Tari tidak henti menangis, namun ada Andre yang bisa meredakan tangis Tari di saat seperti ini.


"sudah Tari, Papamu sudah tenang, kamu tidak usah merasa sendiri, ada aku disini dan tentu ada Dika, Sena mereka akan baik padamu, sudahlah" Andre memberikan pelukannya agar Tari merasa dia tidak sendirian sepeninggal papanya.


***


Pemakaman digelar, Andre Sena dan Dika ada menemani Tari.


"Aku turut berduka cita yaa Tari, kita pulang" Ajak Sena.


"Ayo kita pulang Tari, kamu ikutlah denganku" Andre mengajak Tari juga.


setibanya di villa.


"Andre, bisakah kamu menemaniku istirahat? Sebentar saja" pinta Tari


"ohhhh, tentu"


"padahal aku ingin menemani Sena"


Dika yang melihat Sena berjalan dipantai, mencoba menghampiri.


"permisi sekretaris, bagaimana tentang pengajuan Tuanmu ini yang ingin menjadi pasanganmu? apa kamu ingin mewawancaraiku terlebih dulu?" Dika mengajak Sena bercanda.


"Apa apan sih kamu ini Dik" Sena membalas Dika tersenyum.


"aku pernah melihatmu menyiram Monic di sebuah Resto di bandung, dan pada saat itu aku berbicara pada diriku sendiri bahwa kamu adalah seorang pria yang sangat kasar terhadap perempuan" lanjut Sena.


Dika menghela nafas, "kamu melihat seorang pria memperlakukan wanitanya dengan kasar, tapi kamu tidak tau bagaimana perasaan pria itu pada saat disana"


"Tuaaaaaaannnn, ada telpon dari Tuan Besaaarrr" teriak Alfin.


"baiklaaaahhh aku segeraa kesanaaa" jawab Dika

__ADS_1


"Andaikan kamu tau Sena diriku pada saat itu..."


Dika meninggalkan Sena dengan seribu pertanyaan di benaknya, apa sebenarnya yang terjadi.


"Hai Nonaaa" panggil Alfin.


"Haii Fin, tidak usah panggil Nona, Tuanmu sudah tidak ada. hahahaha" Mereka tertawa.

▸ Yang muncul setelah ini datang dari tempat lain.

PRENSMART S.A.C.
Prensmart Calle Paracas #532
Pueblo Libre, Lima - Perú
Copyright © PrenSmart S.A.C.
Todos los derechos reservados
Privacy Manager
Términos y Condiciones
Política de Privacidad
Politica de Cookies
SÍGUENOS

"Tuan itu pria yang sangat baik, lembut terhadap perempuan apalagi kepada perempuan yang dia sayangi apapun akan dilakukan, dia tidak akan membiarkan perempuannya di sakiti atau tersakiti, menurutku tidak ada pria yang selembut dia, begitu juga perlakuannya kepada Nyonya Monic, tapi Nyonya Monic berbuat kesalahan, dia mengkhianati Tuan disaat Tuan sedang sibuk dengan perusahaan yang kini sekretarisnya adalah kamu..." Aflin memulai pembicaraan yang serius.


"Apa yang dilakukan Monic?" Sena penasaran.


"Tuan berencana melamar Monic pada saat ulang tahunnya, makanya sebelumnya, Tuan tidak memberitau Monic akan kejutannya itu, namun yang di dapat Tuan tidak sesuai dengan ekspektasi, Realitanya Monic sedang bercumbu dengan pria lain di apartemennya"


"Apaaaaaaaa" Sena kaget.


"iya Sena, makanya yang dilihat kamu sekarang bukanlah Tuan Andika yang aku kenal, dia menjadi Sombong, Angkuh dan tidak peduli, tapi sepertinya Tuan bisa berubah menjadi seperti dulu lagi sekarang"


"memangnya kenapa?" tanya Sena.


"karena kamu Sena, aku melihat lagi seorang Tuan Andika yang penyayang. kamu tau waktu kamu berada dirumah sakit aku mengantarnya ke tempat Monic, dia marah dan mengancam Monic akan menjebloskannya ke penjara, baru kali ini aku melihat kepalanya mendidih, itu karena kamu Sena.."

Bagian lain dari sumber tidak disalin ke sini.